The change drastically hardens earlier policies outlined by the social media company. In August, Facebook unveiled its first attempt to limit the spread of QAnon, a far-right conspiracy movement, by establishing policies that barred QAnon groups that called for violence. 


But hundreds of other QAnon groups and pages continued to spread on the platform, and the effort was considered a disappointment in many circles, including among Facebook employees.
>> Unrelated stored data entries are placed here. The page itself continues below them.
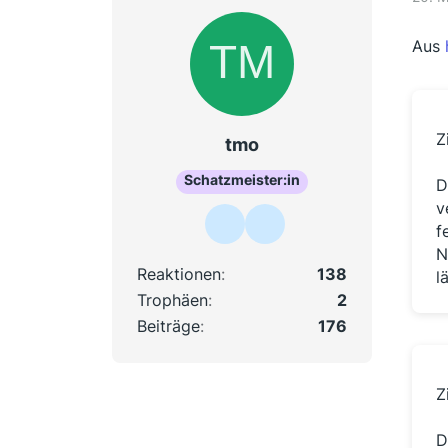
Aus
Z
tmo
Schatzmeister:in
D
v
f
N
Reaktionen
138
l
Trophäen
2
Beiträge
176
Z
D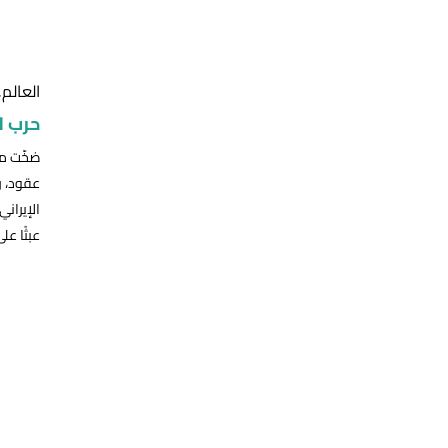
العالم
,
حرب ل
ضخّت من
عقود، ر
الإيراني
عبثًا عل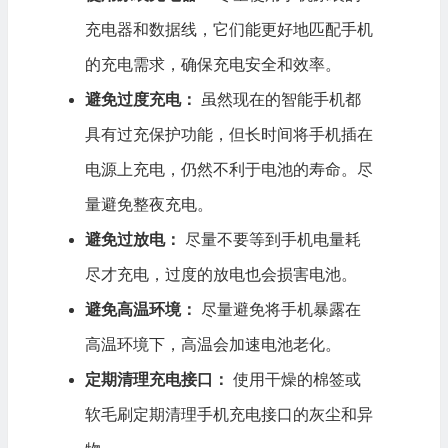
充电器和数据线，它们能更好地匹配手机
的充电需求，确保充电安全和效率。
避免过度充电：
虽然现在的智能手机都
具有过充保护功能，但长时间将手机插在
电源上充电，仍然不利于电池的寿命。尽
量避免整夜充电。
避免过放电：
尽量不要等到手机电量耗
尽才充电，过度的放电也会损害电池。
避免高温环境：
尽量避免将手机暴露在
高温环境下，高温会加速电池老化。
定期清理充电接口：
使用干燥的棉签或
软毛刷定期清理手机充电接口的灰尘和异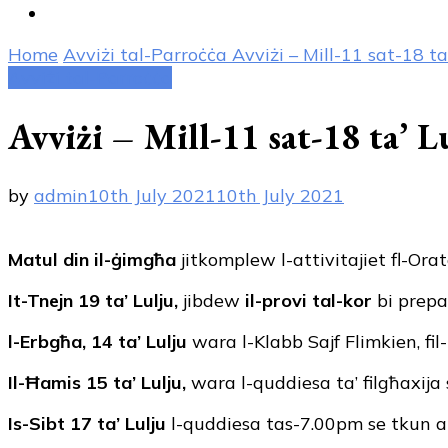
Home
Avviżi tal-Parroċċa
Avviżi – Mill-11 sat-18 ta
Avviżi tal-Parroċċa
Avviżi – Mill-11 sat-18 ta’ 
by
admin
10th July 2021
10th July 2021
Matul din il-ġimgħa
jitkomplew l-attivitajiet fl-Ora
It-Tnejn 19 ta’ Lulju,
jibdew
il-provi tal-kor
bi prepa
l-Erbgħa, 14 ta’ Lulju
wara l-Klabb Sajf Flimkien, fil-
Il-Ħamis 15 ta’ Lulju,
wara l-quddiesa ta’ filgħaxija 
Is-Sibt 17 ta’ Lulju
l-quddiesa tas-7.00pm se tkun ani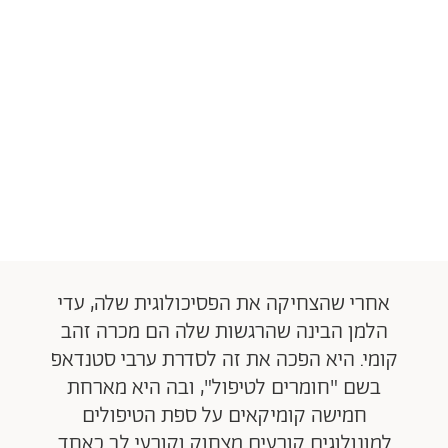
אחרי שהצחיקה את הפסיכולוגית שלה, עדי
הלמן הבינה שהרגשות שלה הם מכרה זהב
קומי. היא הפכה את זה לסדרת ערבי סטנדאפ
בשם "חומרים לטיפול", ובה היא מארחת
חמישה קומיקאים על ספת הטיפולים
למונולוגים קורעים מצחוק וקורעי לב כאחד.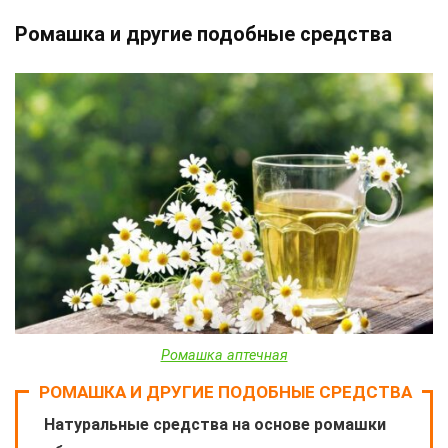
Ромашка и другие подобные средства
Ромашка аптечная
РОМАШКА И ДРУГИЕ ПОДОБНЫЕ СРЕДСТВА
Натуральные средства на основе ромашки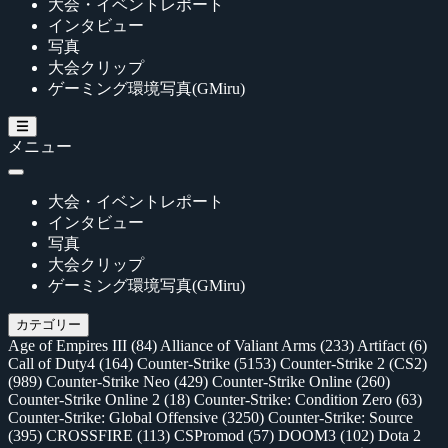
大会・イベントレポート
インタビュー
写真
大会クリップ
ゲーミング環境写真(GMiru)
メニュー
大会・イベントレポート
インタビュー
写真
大会クリップ
ゲーミング環境写真(GMiru)
カテゴリー
Age of Empires III
(84)
Alliance of Valiant Arms
(233)
Artifact
(6)
Call of Duty4
(164)
Counter-Strike
(5153)
Counter-Strike 2 (CS2)
(989)
Counter-Strike Neo
(429)
Counter-Strike Online
(260)
Counter-Strike Online 2
(18)
Counter-Strike: Condition Zero
(63)
Counter-Strike: Global Offensive
(3250)
Counter-Strike: Source
(395)
CROSSFIRE
(113)
CSPromod
(57)
DOOM3
(102)
Dota 2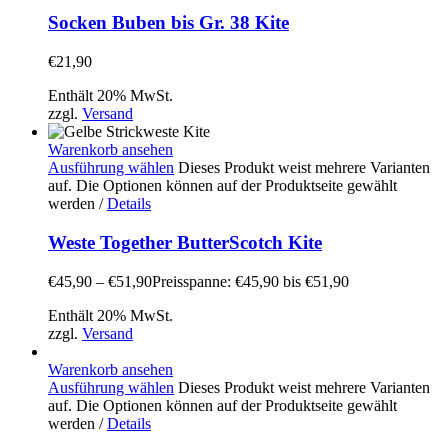
Socken Buben bis Gr. 38 Kite
€
21,90
Enthält 20% MwSt.
zzgl.
Versand
Warenkorb ansehen
Ausführung wählen
Dieses Produkt weist mehrere Varianten
auf. Die Optionen können auf der Produktseite gewählt
werden
/
Details
Weste Together ButterScotch Kite
€
45,90
–
€
51,90
Preisspanne: €45,90 bis €51,90
Enthält 20% MwSt.
zzgl.
Versand
Warenkorb ansehen
Ausführung wählen
Dieses Produkt weist mehrere Varianten
auf. Die Optionen können auf der Produktseite gewählt
werden
/
Details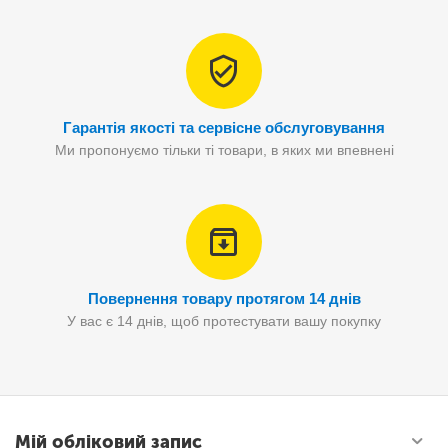
Гарантія якості та сервісне обслуговування
Ми пропонуємо тільки ті товари, в яких ми впевнені
Повернення товару протягом 14 днів
У вас є 14 днів, щоб протестувати вашу покупку
Мій обліковий запис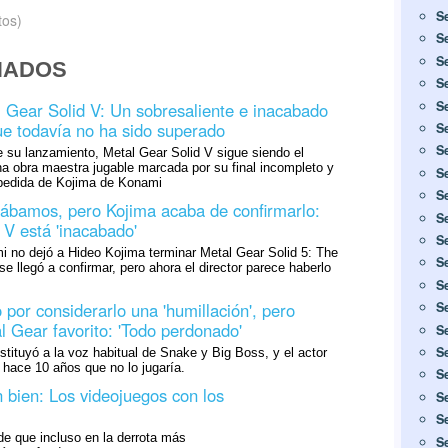
S
tos)
S
S
NADOS
S
S
 Gear Solid V: Un sobresaliente e inacabado
que todavía no ha sido superado
S
S
 su lanzamiento, Metal Gear Solid V sigue siendo el
 una obra maestra jugable marcada por su final incompleto y
S
spedida de Kojima de Konami
S
ábamos, pero Kojima acaba de confirmarlo:
S
 V está 'inacabado'
S
i no dejó a Hideo Kojima terminar Metal Gear Solid 5: The
S
 llegó a confirmar, pero ahora el director parece haberlo
S
 por considerarlo una 'humillación', pero
S
l Gear favorito: 'Todo perdonado'
S
S
stituyó a la voz habitual de Snake y Big Boss, y el actor
hace 10 años que no lo jugaría.
S
n bien: Los videojuegos con los
S
S
de que incluso en la derrota más
S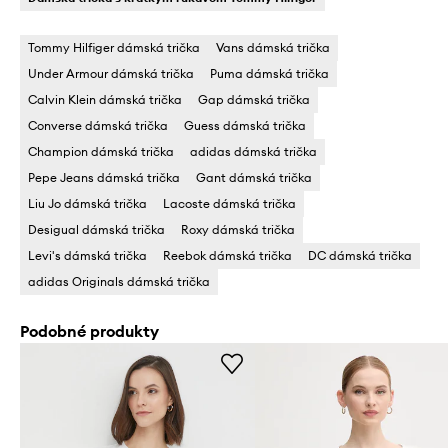
Tommy Hilfiger dámská trička
Vans dámská trička
Under Armour dámská trička
Puma dámská trička
Calvin Klein dámská trička
Gap dámská trička
Converse dámská trička
Guess dámská trička
Champion dámská trička
adidas dámská trička
Pepe Jeans dámská trička
Gant dámská trička
Liu Jo dámská trička
Lacoste dámská trička
Desigual dámská trička
Roxy dámská trička
Levi's dámská trička
Reebok dámská trička
DC dámská trička
adidas Originals dámská trička
Podobné produkty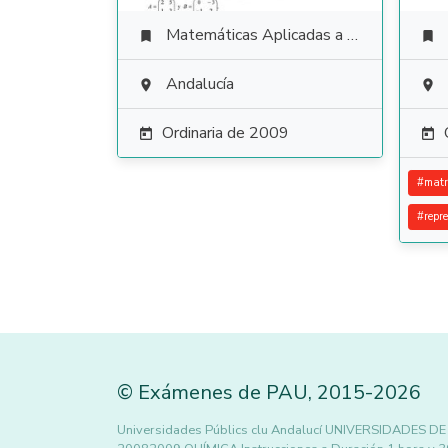
Matemáticas Aplicadas a las Ciencias Sociales


Andalucía


Ordinaria de 2009


#
matr
#
repr
©
Exámenes de PAU
,
2015
-2026
Universidades Públics clu Andalucí UNIVERSIDADE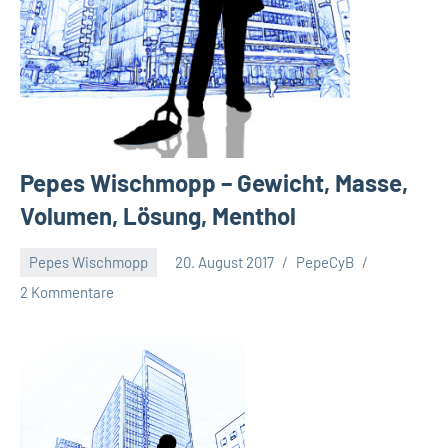
Pepes Wischmopp – Gewicht, Masse,
Volumen, Lösung, Menthol
Pepes Wischmopp
20. August 2017
PepeCyB
2 Kommentare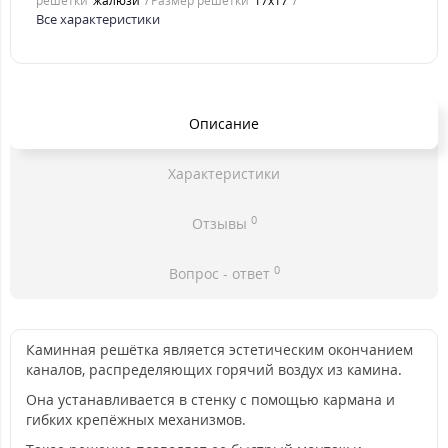
решетки
жалюзи
Размер решетки
17x17
Все характеристики
Описание
Характеристики
0
Отзывы
0
Вопрос - ответ
Каминная решётка является эстетическим окончанием
каналов, распределяющих горячий воздух из камина.
Она устанавливается в стенку с помощью кармана и
гибких крепёжных механизмов.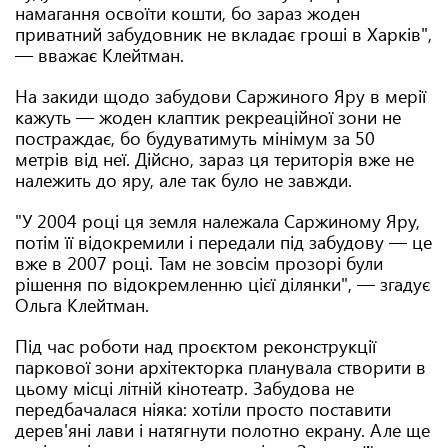
намагання освоїти кошти, бо зараз жоден
приватний забудовник не вкладає гроші в Харків",
— вважає Клейтман.
На закиди щодо забудови Саржиного Яру в мерії
кажуть — жоден клаптик рекреаційної зони не
постраждає, бо будуватимуть мінімум за 50
метрів від неї. Дійсно, зараз ця територія вже не
належить до яру, але так було не завжди.
"У 2004 році ця земля належала Саржиному Яру,
потім її відокремили і передали під забудову — це
вже в 2007 році. Там не зовсім прозорі були
рішення по відокремленню цієї ділянки", — згадує
Ольга Клейтман.
Під час роботи над проєктом реконструкції
паркової зони архітекторка планувала створити в
цьому місці літній кінотеатр. Забудова не
передбачалася ніяка: хотіли просто поставити
дерев'яні лави і натягнути полотно екрану. Але ще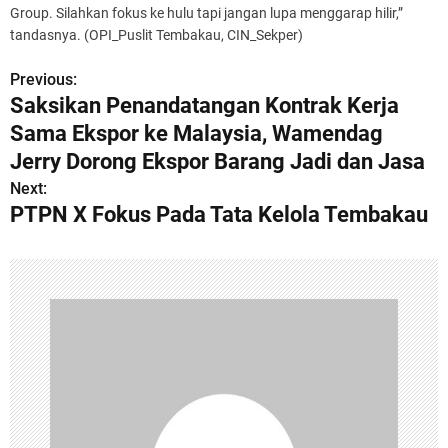
Group. Silahkan fokus ke hulu tapi jangan lupa menggarap hilir,”
tandasnya. (OPI_Puslit Tembakau, CIN_Sekper)
Previous:
P
Saksikan Penandatangan Kontrak Kerja
o
Sama Ekspor ke Malaysia, Wamendag
s
Jerry Dorong Ekspor Barang Jadi dan Jasa
Next:
t
PTPN X Fokus Pada Tata Kelola Tembakau
n
a
v
i
g
a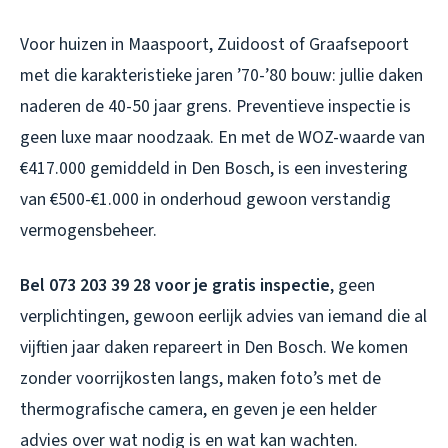
Voor huizen in Maaspoort, Zuidoost of Graafsepoort
met die karakteristieke jaren ’70-’80 bouw: jullie daken
naderen de 40-50 jaar grens. Preventieve inspectie is
geen luxe maar noodzaak. En met de WOZ-waarde van
€417.000 gemiddeld in Den Bosch, is een investering
van €500-€1.000 in onderhoud gewoon verstandig
vermogensbeheer.
Bel 073 203 39 28 voor je gratis inspectie
, geen
verplichtingen, gewoon eerlijk advies van iemand die al
vijftien jaar daken repareert in Den Bosch. We komen
zonder voorrijkosten langs, maken foto’s met de
thermografische camera, en geven je een helder
advies over wat nodig is en wat kan wachten.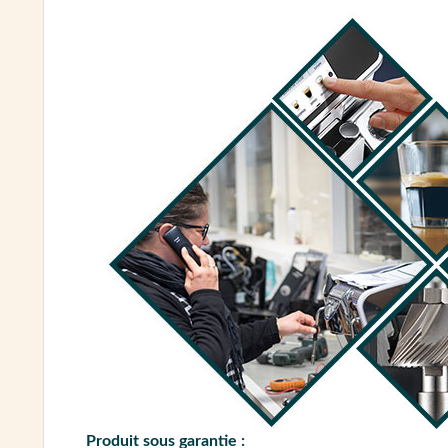
dissout les graisses de café. Pour cela, utilis
Pour dissoudre les graisses du café ainsi que les 
nettoiera et détartrera les composants de vo
qui permet de nettoyer votre moulin et les meules
Machines “Backflushable” (possédant une électr
S'il s'agit d'une fuite au niveau du porte-filt
Retrouvez les joints de groupe disponibles ici
.
Dans tous les cas, munissez-vous d'un filtre av
en profondeur de votre groupe en respectant le 
Machines Non “Backflushable”
S'il s'agit d'une fuite au niveau du porte-filt
Retrouvez les joints de groupe disponibles ici
.
Dans tous les cas, munissez-vous d'une
brosse
Produit sous garantie :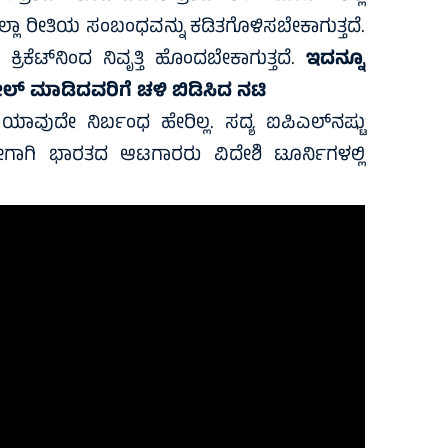
ಾ ರೀತಿಯ ಸಂಬಂಧವನ್ನು ಕಡಿತಗೊಳಿಸಬೇಕಾಗುತ್ತದೆ.
ಿಕೆಟ್‍ನಿಂದ ನಿವೃತ್ತಿ ಹೊಂದಬೇಕಾಗುತ್ತದೆ.
ಇದನ್ನೂ
ಟ್ರೋಲ್‌ ಮಾಡಿದವರಿಗೆ ಚಳಿ ಬಿಡಿಸಿದ ನಟಿ
ವುದೇ ನಿರ್ಬಂಧ ಹೇರಿಲ್ಲ. ಸದ್ಯ ಐಪಿಎಲ್‌ನಷ್ಟು
 ಹೀಗಾಗಿ ಭಾರತದ ಆಟಗಾರರು ವಿದೇಶಿ ಟೂರ್ನಿಗಳಲ್ಲಿ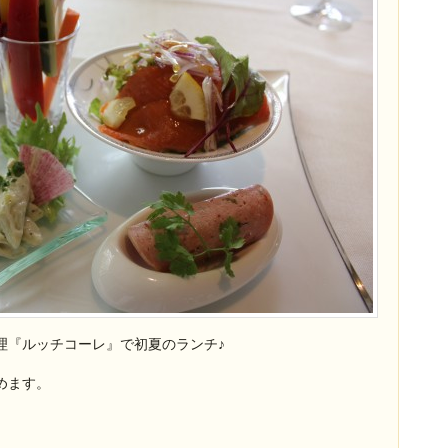
理『ルッチコーレ』で初夏のランチ♪
めます。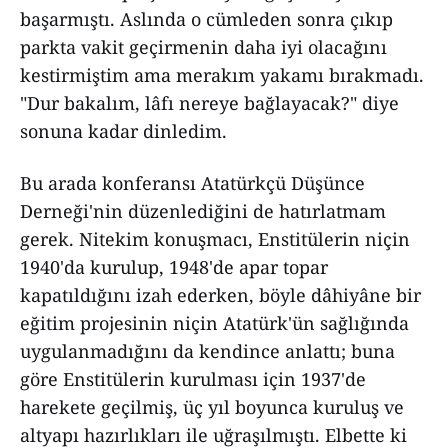
başarmıştı. Aslında o cümleden sonra çıkıp
parkta vakit geçirmenin daha iyi olacağını
kestirmiştim ama merakım yakamı bırakmadı.
"Dur bakalım, lâfı nereye bağlayacak?" diye
sonuna kadar dinledim.
Bu arada konferansı Atatürkçü Düşünce
Derneği'nin düzenlediğini de hatırlatmam
gerek. Nitekim konuşmacı, Enstitülerin niçin
1940'da kurulup, 1948'de apar topar
kapatıldığını izah ederken, böyle dâhiyâne bir
eğitim projesinin niçin Atatürk'ün sağlığında
uygulanmadığını da kendince anlattı; buna
göre Enstitülerin kurulması için 1937'de
harekete geçilmiş, üç yıl boyunca kuruluş ve
altyapı hazırlıkları ile uğraşılmıştı. Elbette ki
On Oct. 6, Facebook acknowledged that its previous policies had not gone far enough in addressing the issue.

8

A creature from the late Cretaceous period smashed sales records on Oct. 6 in an auction where an anonymous buyer placed a winning bid of $31.8 million to purchase a ______.

The T. rex skeleton, nicknamed Stan, closed the 20th Century Evening Sale, nearly quadrupling its high estimate of $8 million to bring in $31.8 million. It’s rare that paleontologists find Tyrannosaur fossils as complete as Stan, and even rarer that such skeletons appear on the market. The last time a comparable specimen came to auction was in 1997, when a T. rex named Sue sold for $8.36 million—or nearly $13.5 million today, given the rate of inflation—to the Field Museum of Natural History in Chicago.